C’est fort peu probable de mon point de vue. Mais nous n’avons pas d’éléments ou d’indices attestant de la visite auprès de George de cette personne au talent graphique aussi sulfureux.

retrouvailles détailIllustrations de Marie Brizart (détails)

Effectivement, ces illustrations sont tout à fait étonnantes. Au surplus elles ne sont pas signées, auriez-vous identifié néanmoins leur auteur ?

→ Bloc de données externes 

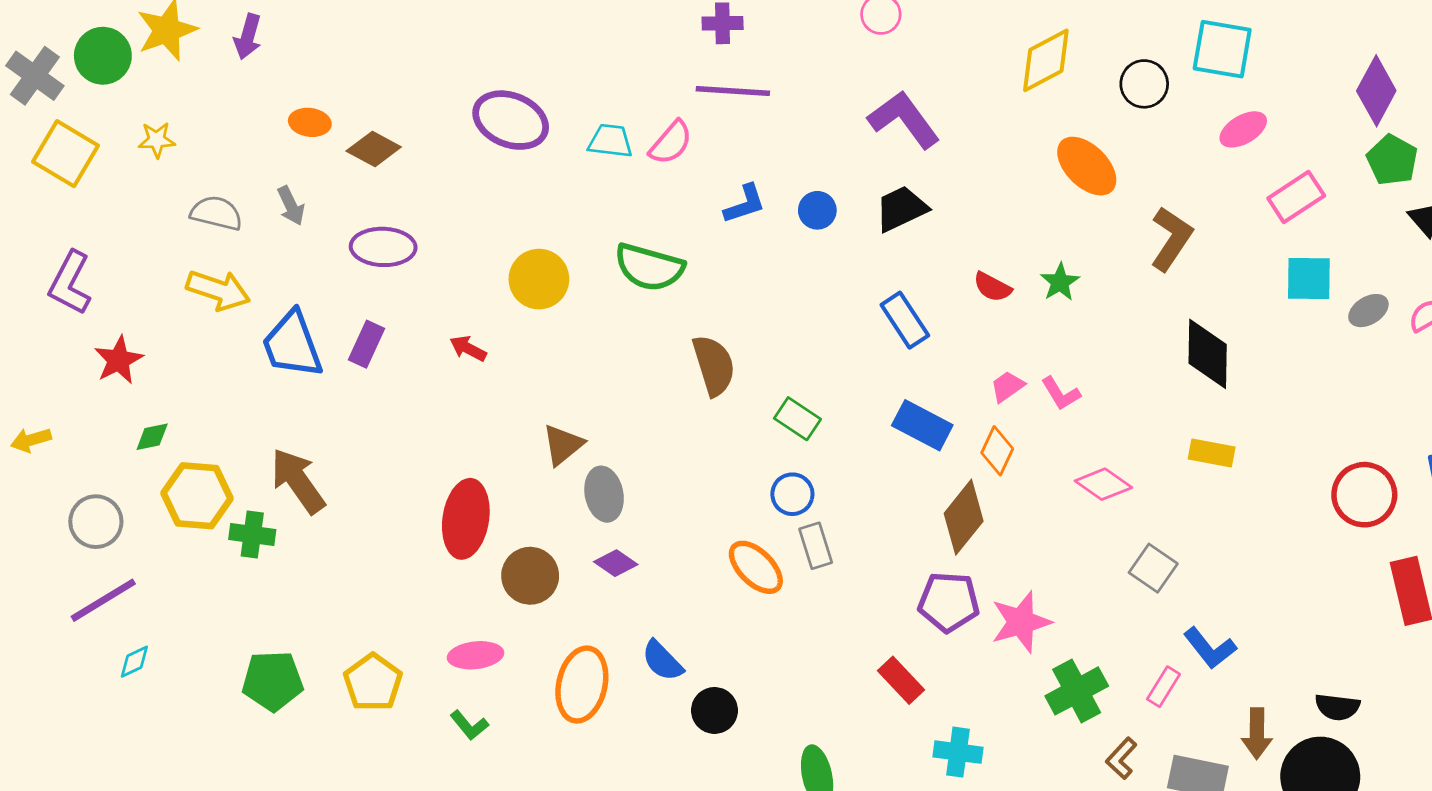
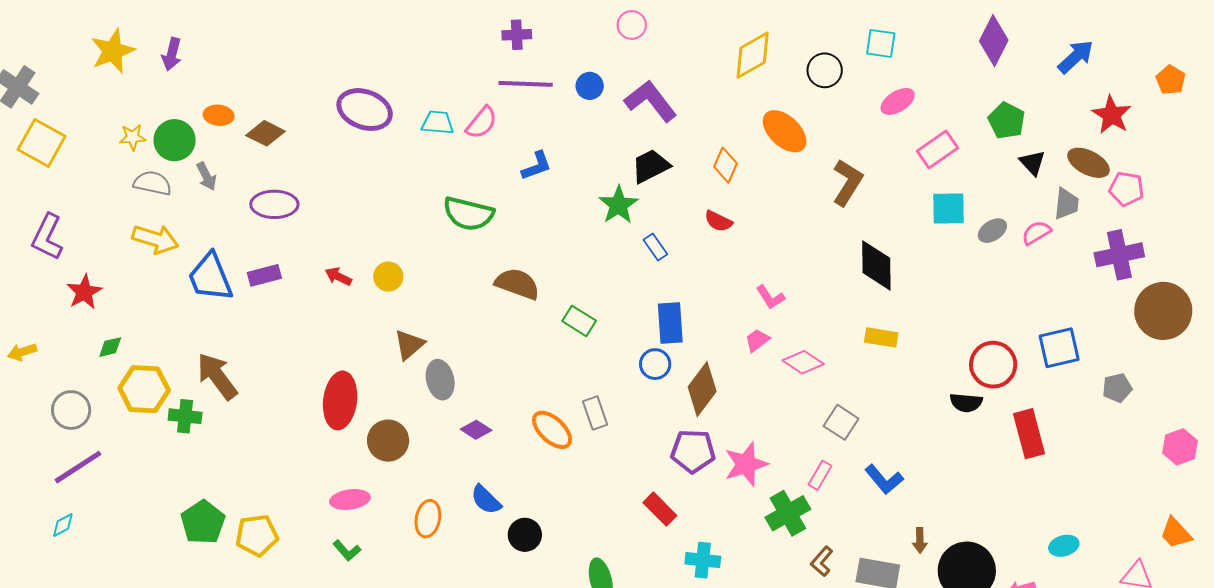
cyan square: (1222, 49) -> (881, 43), size x0.7
green circle: (103, 56) -> (175, 140), moved
purple diamond: (1376, 91) -> (994, 41), moved
yellow star: (157, 140) -> (133, 137), moved
blue circle: (817, 210) -> (590, 86), moved
yellow circle: (539, 279) -> (388, 277), moved, size x0.7
green star: (1060, 282) -> (618, 205), moved, size x1.4
blue rectangle: (905, 320) -> (655, 247), size x0.7
purple rectangle: (367, 344) -> (264, 275), turned 52
brown semicircle: (714, 365) -> (517, 284), turned -51
pink trapezoid: (1007, 386) -> (757, 340), moved
blue rectangle: (922, 425) -> (670, 323), turned 60
orange diamond: (997, 451) -> (726, 165), moved
blue circle: (792, 494) -> (655, 364), moved
purple diamond: (616, 563) -> (476, 430), moved
cyan diamond: (134, 662) -> (63, 525), moved
green pentagon: (273, 681) -> (203, 522), turned -30
yellow pentagon: (373, 682) -> (257, 535), moved, turned 30
orange ellipse: (582, 685) -> (428, 519), size x0.7
pink rectangle: (1163, 687) -> (820, 475), moved
black semicircle: (1337, 707) -> (966, 403), moved
brown arrow: (1257, 733) -> (920, 540), size x0.7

J’ai poursuivi mes recherches dans ce sens. Il se trouve que la libido de George était vaste, si je puis me permettre cette allusion, à demi-mot. Dans l’autobiographie de George Sand  – L’histoire de ma vie –, je me suis longtemps interrogé sur une mention au sujet de Marie Brizart, une jeune femme qui fréquentait l’atelier du célèbre graveur Grandville. Elle faisait partie du cercle parisien de l’artiste à l’époque ; il semblerait que Sand ait eu une douce inclination pour l’élève du graveur. La voici de mémoire : « Marie consola mon chagrin comme aucune mère n’aurait pu le faire. » On prétend que ces relations furent très, très intimes. Que Marie ait pu participer au projet d’Inferno, en tant qu’inspiratrice ou illustratrice ex ante, eh bien, je le défends bien volontiers. Ces images ont une facture assez moderne, ce qui ne laisse pas d’intriguer. Mais le papier, le piqué d’insectes notamment, atteste leur ancienneté et leur authenticité.

Caro Professore Delsedere, grazie mille. Désormais, place aux exégètes et aux spécialistes.

(1) Médecin et amant de George Sand lors de son voyage en Italie, NDLE.